#### TASK REQUIREMENTS
What you hand back must match the records word for word, with no pictures.
(SUPPLIED DATA)
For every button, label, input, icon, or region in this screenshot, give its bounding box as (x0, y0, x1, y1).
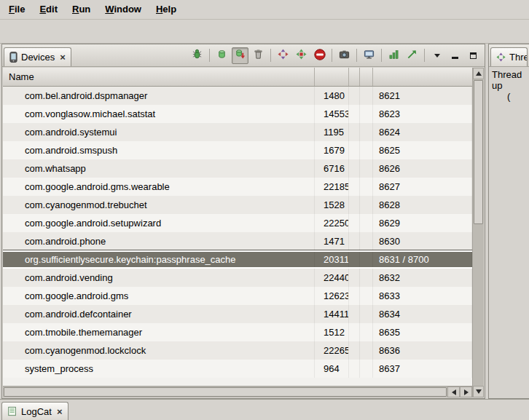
trash-icon (253, 49, 264, 62)
table-row[interactable]: com.whatsapp 6716 8626 (3, 159, 472, 178)
cause-gc-button[interactable] (250, 47, 267, 64)
screen-record-button[interactable] (361, 47, 377, 64)
table-row[interactable]: com.google.android.gms 12623 8633 (3, 287, 472, 305)
process-port-cell: 8632 (373, 269, 472, 287)
process-name-cell: com.android.vending (3, 269, 315, 287)
hscroll-thumb[interactable] (4, 387, 447, 397)
column-header-status2[interactable] (360, 68, 373, 86)
process-status2-cell (360, 87, 373, 105)
process-status2-cell (360, 159, 373, 178)
table-row[interactable]: com.google.android.gms.wearable 22185 86… (3, 178, 472, 196)
process-status2-cell (360, 360, 373, 378)
process-status2-cell (360, 287, 373, 305)
method-profiling-button[interactable] (293, 47, 310, 64)
table-row[interactable]: com.vonglasow.michael.satstat 14553 8623 (3, 105, 472, 123)
table-row[interactable]: com.android.phone 1471 8630 (3, 232, 472, 250)
tab-logcat[interactable]: LogCat × (1, 402, 68, 420)
process-pid-cell: 1480 (315, 87, 349, 105)
menu-file[interactable]: File (1, 0, 32, 19)
table-row[interactable]: com.google.android.setupwizard 22250 862… (3, 214, 472, 232)
horizontal-scrollbar[interactable] (3, 386, 472, 397)
vscroll-thumb[interactable] (474, 80, 483, 224)
chevron-down-icon (434, 54, 440, 58)
close-icon[interactable]: × (57, 406, 63, 417)
process-pid-cell: 6716 (315, 159, 349, 178)
menu-edit[interactable]: Edit (32, 0, 65, 19)
update-heap-button[interactable] (213, 47, 230, 64)
hierarchy-view-button[interactable] (404, 47, 420, 64)
table-row[interactable]: system_process 964 8637 (3, 360, 472, 378)
table-row[interactable]: com.tmobile.thememanager 1512 8635 (3, 323, 472, 341)
table-row[interactable]: org.sufficientlysecure.keychain:passphra… (3, 250, 472, 269)
arrow-down-icon (476, 389, 482, 394)
table-row[interactable]: com.bel.android.dspmanager 1480 8621 (3, 87, 472, 105)
close-icon[interactable]: × (60, 52, 66, 63)
vscroll-track[interactable] (473, 79, 484, 386)
process-name-cell: com.android.systemui (3, 123, 315, 141)
process-port-cell: 8624 (373, 123, 472, 141)
process-status-cell (349, 178, 360, 196)
minimize-button[interactable] (447, 47, 463, 64)
scroll-right-button[interactable] (460, 387, 472, 397)
heap-cylinder-icon (216, 49, 227, 62)
sysinfo-button[interactable] (385, 47, 402, 64)
table-row[interactable]: com.android.vending 22440 8632 (3, 269, 472, 287)
process-status-cell (349, 123, 360, 141)
scroll-up-button[interactable] (473, 68, 484, 79)
process-status-cell (349, 287, 360, 305)
menu-help[interactable]: Help (149, 0, 184, 19)
table-row[interactable]: com.android.defcontainer 14411 8634 (3, 305, 472, 323)
scroll-left-button[interactable] (447, 387, 460, 397)
update-threads-button[interactable] (275, 47, 291, 64)
toolbar-separator (332, 49, 332, 62)
tab-threads[interactable]: Threa (490, 47, 528, 66)
process-pid-cell: 20311 (315, 252, 349, 267)
main-toolbar (0, 20, 529, 44)
process-port-cell: 8627 (373, 178, 472, 196)
table-row[interactable]: com.cyanogenmod.lockclock 22265 8636 (3, 341, 472, 360)
process-pid-cell: 1528 (315, 196, 349, 214)
screen-capture-button[interactable] (336, 47, 353, 64)
view-menu-button[interactable] (428, 47, 445, 64)
dump-hprof-button[interactable] (232, 47, 248, 64)
process-status-cell (349, 305, 360, 323)
tab-devices[interactable]: Devices × (4, 47, 71, 66)
process-pid-cell: 14553 (315, 105, 349, 123)
column-header-pid[interactable] (315, 68, 349, 86)
process-status-cell (349, 269, 360, 287)
stop-process-button[interactable] (311, 47, 328, 64)
vertical-scrollbar[interactable] (472, 68, 484, 397)
process-pid-cell: 22185 (315, 178, 349, 196)
process-pid-cell: 1512 (315, 323, 349, 341)
toolbar-separator (424, 49, 425, 62)
process-status2-cell (360, 323, 373, 341)
menu-window[interactable]: Window (98, 0, 149, 19)
table-row[interactable]: com.android.smspush 1679 8625 (3, 141, 472, 159)
process-status-cell (349, 360, 360, 378)
column-header-status1[interactable] (349, 68, 360, 86)
table-row[interactable]: com.android.systemui 1195 8624 (3, 123, 472, 141)
debug-process-button[interactable] (189, 47, 205, 64)
threads-view-header: Threa (489, 44, 529, 67)
threads-body: Thread up ( (489, 67, 529, 104)
arrow-left-icon (452, 389, 456, 395)
menubar: File Edit Run Window Help (0, 0, 529, 20)
devices-view: Devices × (1, 44, 485, 399)
column-header-port[interactable] (373, 68, 472, 86)
process-name-cell: com.tmobile.thememanager (3, 323, 315, 341)
process-pid-cell: 22265 (315, 341, 349, 360)
display-icon (364, 49, 375, 62)
process-status-cell (349, 214, 360, 232)
scroll-down-button[interactable] (473, 386, 484, 397)
tab-threads-label: Threa (509, 52, 528, 63)
process-status2-cell (360, 141, 373, 159)
column-header-name[interactable]: Name (3, 68, 315, 86)
process-status-cell (349, 141, 360, 159)
process-port-cell: 8630 (373, 232, 472, 250)
process-port-cell: 8628 (373, 196, 472, 214)
toolbar-separator (381, 49, 382, 62)
maximize-button[interactable] (465, 47, 482, 64)
table-row[interactable]: com.cyanogenmod.trebuchet 1528 8628 (3, 196, 472, 214)
process-status2-cell (360, 341, 373, 360)
menu-run[interactable]: Run (65, 0, 98, 19)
(End SUPPLIED DATA)
#### ANSWER
For every button, label, input, icon, or region in this screenshot, give its bounding box as (x0, y0, x1, y1).
trash-icon (253, 49, 264, 62)
table-row[interactable]: com.whatsapp 6716 8626 (3, 159, 472, 178)
cause-gc-button[interactable] (250, 47, 267, 64)
screen-record-button[interactable] (361, 47, 377, 64)
table-row[interactable]: com.google.android.gms 12623 8633 (3, 287, 472, 305)
process-port-cell: 8632 (373, 269, 472, 287)
process-name-cell: com.android.vending (3, 269, 315, 287)
hscroll-thumb[interactable] (4, 387, 447, 397)
column-header-status2[interactable] (360, 68, 373, 86)
process-status2-cell (360, 87, 373, 105)
process-status2-cell (360, 159, 373, 178)
table-row[interactable]: com.google.android.gms.wearable 22185 86… (3, 178, 472, 196)
process-status2-cell (360, 360, 373, 378)
process-status2-cell (360, 287, 373, 305)
method-profiling-button[interactable] (293, 47, 310, 64)
table-row[interactable]: com.vonglasow.michael.satstat 14553 8623 (3, 105, 472, 123)
table-row[interactable]: com.android.phone 1471 8630 (3, 232, 472, 250)
tab-logcat[interactable]: LogCat × (1, 402, 68, 420)
process-pid-cell: 1480 (315, 87, 349, 105)
menu-file[interactable]: File (1, 0, 32, 19)
table-row[interactable]: com.google.android.setupwizard 22250 862… (3, 214, 472, 232)
horizontal-scrollbar[interactable] (3, 386, 472, 397)
vscroll-thumb[interactable] (474, 80, 483, 224)
chevron-down-icon (434, 54, 440, 58)
close-icon[interactable]: × (57, 406, 63, 417)
process-pid-cell: 6716 (315, 159, 349, 178)
menu-edit[interactable]: Edit (32, 0, 65, 19)
update-heap-button[interactable] (213, 47, 230, 64)
hierarchy-view-button[interactable] (404, 47, 420, 64)
table-row[interactable]: system_process 964 8637 (3, 360, 472, 378)
table-row[interactable]: com.tmobile.thememanager 1512 8635 (3, 323, 472, 341)
table-row[interactable]: org.sufficientlysecure.keychain:passphra… (3, 250, 472, 269)
arrow-down-icon (476, 389, 482, 394)
table-row[interactable]: com.bel.android.dspmanager 1480 8621 (3, 87, 472, 105)
close-icon[interactable]: × (60, 52, 66, 63)
vscroll-track[interactable] (473, 79, 484, 386)
process-name-cell: com.android.systemui (3, 123, 315, 141)
process-port-cell: 8624 (373, 123, 472, 141)
process-status-cell (349, 178, 360, 196)
minimize-button[interactable] (447, 47, 463, 64)
scroll-right-button[interactable] (460, 387, 472, 397)
heap-cylinder-icon (216, 49, 227, 62)
sysinfo-button[interactable] (385, 47, 402, 64)
table-row[interactable]: com.android.vending 22440 8632 (3, 269, 472, 287)
process-status-cell (349, 123, 360, 141)
scroll-up-button[interactable] (473, 68, 484, 79)
process-status-cell (349, 287, 360, 305)
menu-help[interactable]: Help (149, 0, 184, 19)
table-row[interactable]: com.android.defcontainer 14411 8634 (3, 305, 472, 323)
scroll-left-button[interactable] (447, 387, 460, 397)
update-threads-button[interactable] (275, 47, 291, 64)
toolbar-separator (332, 49, 332, 62)
tab-threads[interactable]: Threa (490, 47, 528, 66)
process-pid-cell: 20311 (315, 252, 349, 267)
main-toolbar (0, 20, 529, 44)
process-port-cell: 8627 (373, 178, 472, 196)
table-row[interactable]: com.cyanogenmod.lockclock 22265 8636 (3, 341, 472, 360)
process-pid-cell: 1528 (315, 196, 349, 214)
screen-capture-button[interactable] (336, 47, 353, 64)
view-menu-button[interactable] (428, 47, 445, 64)
dump-hprof-button[interactable] (232, 47, 248, 64)
process-status-cell (349, 305, 360, 323)
tab-devices[interactable]: Devices × (4, 47, 71, 66)
process-pid-cell: 14553 (315, 105, 349, 123)
column-header-pid[interactable] (315, 68, 349, 86)
process-status-cell (349, 269, 360, 287)
stop-process-button[interactable] (311, 47, 328, 64)
vertical-scrollbar[interactable] (472, 68, 484, 397)
process-pid-cell: 22185 (315, 178, 349, 196)
process-pid-cell: 1512 (315, 323, 349, 341)
toolbar-separator (424, 49, 425, 62)
process-status2-cell (360, 323, 373, 341)
menu-window[interactable]: Window (98, 0, 149, 19)
table-row[interactable]: com.android.smspush 1679 8625 (3, 141, 472, 159)
process-status-cell (349, 360, 360, 378)
column-header-status1[interactable] (349, 68, 360, 86)
table-row[interactable]: com.android.systemui 1195 8624 (3, 123, 472, 141)
debug-process-button[interactable] (189, 47, 205, 64)
threads-view-header: Threa (489, 44, 529, 67)
threads-body: Thread up ( (489, 67, 529, 104)
arrow-left-icon (452, 389, 456, 395)
menubar: File Edit Run Window Help (0, 0, 529, 20)
devices-view: Devices × (1, 44, 485, 399)
column-header-port[interactable] (373, 68, 472, 86)
process-name-cell: com.tmobile.thememanager (3, 323, 315, 341)
process-pid-cell: 22265 (315, 341, 349, 360)
display-icon (364, 49, 375, 62)
process-status-cell (349, 214, 360, 232)
scroll-down-button[interactable] (473, 386, 484, 397)
tab-threads-label: Threa (509, 52, 528, 63)
process-status2-cell (360, 141, 373, 159)
column-header-name[interactable]: Name (3, 68, 315, 86)
process-status-cell (349, 141, 360, 159)
process-port-cell: 8630 (373, 232, 472, 250)
process-port-cell: 8628 (373, 196, 472, 214)
toolbar-separator (381, 49, 382, 62)
maximize-button[interactable] (465, 47, 482, 64)
table-row[interactable]: com.cyanogenmod.trebuchet 1528 8628 (3, 196, 472, 214)
process-status2-cell (360, 341, 373, 360)
menu-run[interactable]: Run (65, 0, 98, 19)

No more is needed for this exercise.